Broke-down, skinflint merchants robbing the hardworking blind. Or they were flimflam scam artists a step or two away from their next killing, maybe only their next meal if they hadn’t been caught and strung up in the last town they had hurried to leave in the middle of the night. Then there were the out-and-out criminals. Janey always stayed away from their kind. No telling what might happen with one of them. But the worst yet—worser still than the robbers and murderers was the men what was married back east, or in the Kansas and Nebraska settlements. The low-down snake-bellies that come out to the frontier to make their fortune in one town or another and didn’t let a gal know he was really married and really wasn’t about to make good on all his promises to that gal until after he had diddled her and was pulling his pants back up.
How she’d wanted to use her skinner and shave a few of them bastards so close that they’d sing sopranner in the choir and have to squat to pee just like she did!
Side-tongued-talking bastards!
But here she was, one of the few out here in this saintforsaken part of Wyoming, by God. Not many respectable women ventured west past McPherson, north past Laramie either. And those cathouse girls that worked the settlements and army posts—why, they was lazy and made the men come to them. Especially those aging, ugly ones working their trade at Kid Slaymaker’s Hog Ranch. To hell and gone with making the men come to her! Martha Jane Cannary knew what she wanted, so she damned well took it to where the men were!
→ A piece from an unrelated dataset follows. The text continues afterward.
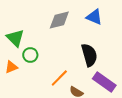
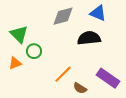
black semicircle: (89, 55) -> (89, 38), moved, turned -80

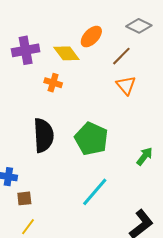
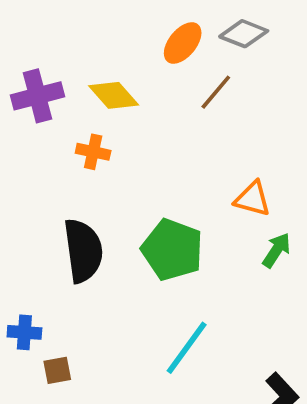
orange ellipse: (91, 37) -> (183, 43), moved
orange triangle: (126, 85) -> (253, 199), moved, turned -30
green arrow: (145, 156) -> (277, 250), moved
If that meant hauling her love equipment clean up to Injun country to have a thousand of them all to herself, then—by damned—she would do just that!
After time among the rough men and crude life of Green River and Rawlins, South Pass City and Piedmont too, she had plied her way toward Deadwood, where she first learned of Crook’s plans to march back north with a sizable army of soldiers and civilians. Men all! Hurrying south out of the Black Hills, she had forgone her longstanding whiskey revels at the McDaniels’s Theater there in
Cheyenne and instead promptly hired herself a horse, setting out on the road to Fort Laramie. But it was there she decided to wet her whistle at John Collins’s place and got herself pitched right off the military reservation.
Coming to the next morning, shivering and sick with the dry heaves, Janey licked at the cotton in her mouth and marveled that whoever had dragged her out here across the river and dumped her off had been kind enough to bring her horse along. She found the rented animal tied to a nearby cottonwood sapling, ogling her suspiciously as she stumbled its way. Unable even to think about food at that moment, much less look a square meal in the eye, Martha Jane dragged herself up into the saddle and headed northwest, weaving back and forth slightly as she set off, nonetheless fully intent on completing the ninety miles before she had to release her death grip on the saddle horn.
By some fortuitous stroke of fate she arrived, decked in mud-stained teamster attire and smelling as fragrant as any mule skinner ever had, just as wagon master Russell was rounding out his roster of bull-whackers. Martha Jane was hired, incognito, in disguise, in nothing short of heat for all that man-flesh and hanging-down love equipment!
Not that she didn’t ever think of anything else. Janey had a soft spot in her heart for animals what was hurt or abused, and a special place for the sick. Out here on the frontier, there wasn’t all that much disease—not in the way of anything other’n sniffles and a croup, or the tick-sick and the walking ague. But when something took hold of one of the labor or mining camps, it really took hold, and her help was sorely needed.
Like last year over at the work camps in South Pass City, where she had heard the news about the Robinson family’s littlest girl took to her pallet with the black diphtheria. No one come around, not even the tonsorial doctor with all his colored bottles of patent medicines. He didn’t want to catch the death that was surely waiting for the rest of the Robinsons, now that they all had been exposed.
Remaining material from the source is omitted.